963 So.2d 370 (2007)

Antonio BRAVO, Appellant,
v.
STATE of Florida, Appellee.

No. 2D06-1760.

District Court of Appeal of Florida, Second District.

August 31, 2007.

*371 Keith P. Ligori, Tampa, for Appellant.

Bill McCollum, Attorney General, Tallahassee, and Richard E. MacDonald, Assistant Attorney General, Tampa, for Appellee.

WALLACE, Judge.

Antonio Bravo appeals from the judgment and sentence imposed on him after he pleaded no contest to trafficking in amphetamine. Mr. Bravo reserved the right to appeal the trial court's dispositive order denying his motion to suppress contraband that he discarded during a tussle with law enforcement officers. Because Mr. Bravo abandoned the contraband after an arrest based on probable cause, we affirm his judgment and sentence.

I. THE FACTS

The facts in this case are undisputed. On the afternoon of April 12, 2002, Sergeant Charles Michael Baldwin of the Polk County Sheriff's Office executed a warrant for the arrest of John Doe[1] at Mr. Doe's residence in Polk County. Sergeant Baldwin was accompanied by two agents from the Drug Enforcement Agency (the DEA), Armando Guerrero and Terry Corn. The charges against Mr. Doe in the warrant were for the sale of methamphetamine and possession of methamphetamine. Based on events that occurred during his arrest, Mr. Doe was also charged with possession of cannabis and possession of drug paraphernalia.

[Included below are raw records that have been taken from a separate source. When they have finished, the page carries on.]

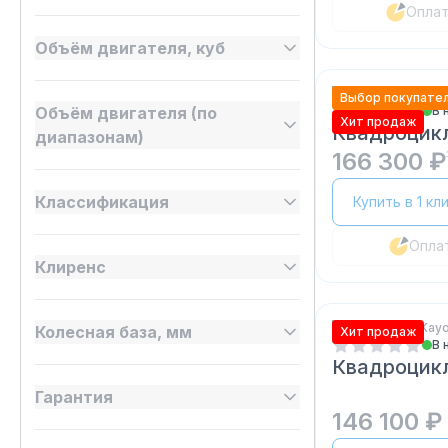
Опла
Объём двигателя, куб
Квадроциклы Kay
Выбор покупате
Объём двигателя (по
В 
Хит продаж
Квадроцикл
диапазонам)
166 300 ₽
Классификация
Купить в 1 кл
Опла
Клиренс
Квадроциклы Kay
Колесная база, мм
Хит продаж
В 
Квадроцик
Гарантия
146 100 ₽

Shortly after his arrest, Mr. Doe agreed to cooperate with the officers in exchange for their promise to inform the State Attorney about his "substantial assistance." To that end, Mr. Doe identified Mr. Bravo as his methamphetamine supplier and agreed to arrange a purchase of the drug from Mr. Bravo. Later that afternoon and evening, Mr. Doe made several telephone calls from his residence to Mr. Bravo at Mr. Bravo's place of employment. The three officers monitored and recorded these calls. During one of the calls, Mr. Doe told Mr. Bravo that he had enough money to purchase "one," indicating one ounce of methamphetamine. Mr. Bravo responded that he would come to Mr. Doe's residence when Mr. Bravo completed his duties at work. Notably, Mr. Bravo also told Mr. Doe, "I'll bring as much as I can."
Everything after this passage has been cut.